There's a piece of my past that rarely gets touched. But every October, like clockwork, I'm reminded of it as the purple ribbons are put on and the social media posts flood my news feed. October is cluttered with really important "National Month" titles. We celebrate National Country Music Month, National Potato Month, both National Dessert AND National Cookie Month, and the all-so-important Breast Cancer Awareness Month and Fire Prevention Month. In between the sweets, the good music, the potatoes and checking smoke alarms there is a cause spotlighted in October though that stands out to me every year: National Domestic Violence Awareness Month. Hallmark doesn't make cards that you send out to celebrate that event. But the spotlight is put on those who have a story. And I always chose not to share my story because there are hundreds of thousands of women who have the same tale to tell. Perhaps you could say it's a tale as old as time.
But recently I have noticed women close to me being put in situations where their loved one- the man they trust, the man I watched them marry, the man I looked in the eye and said, "Never hurt her"- is engaging in behavior that worries me. One friend said, "Well he hit me but I think it was jokingly." Another one said, "I'm fine because he can yell and scream all he wants but he hasn't hit me-yet." There is even one that confessed, "Sometimes it's easier to not say anything and just bear it because if I upset him then I pay for it." And they look at me and they use words like, "strong" and "independent" because I'm single and self-sufficient. But it's not as easy as it looks because that strength and that independence did not exist at one point. And to this day, if I hear the sound of a slamming door or an angry tone, that strength and independence I have been credited with having find a place to hide.

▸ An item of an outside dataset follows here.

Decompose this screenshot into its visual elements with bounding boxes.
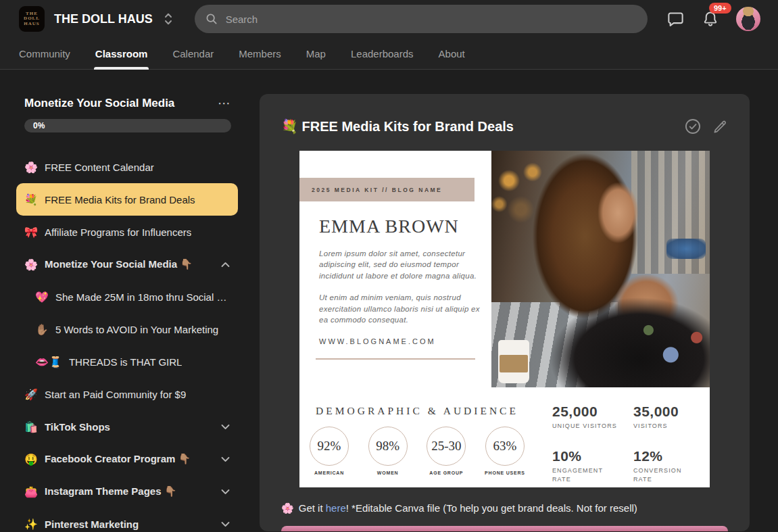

My high school sweetheart basically walked out of a John Hughes film. If we had a disagreement he was under my window with a boombox... in the rain... holding a 10-page poem on the beauty of our relationship before the sun even went down on the feud. Voices were never raised and grudges were rarely held. But we were too young to know that the fairy tale we were living wouldn't last. And when it came to an end after a few years I was devastated. I stayed single for a long time. Until I met a man my senior year of college who taught me that not all relationships are filled with love songs, poetry and forehead kisses. Not all relationships are with a Prince Charming. Sometimes the girl falls for the protagonist... and the story is anything but a fairy tale.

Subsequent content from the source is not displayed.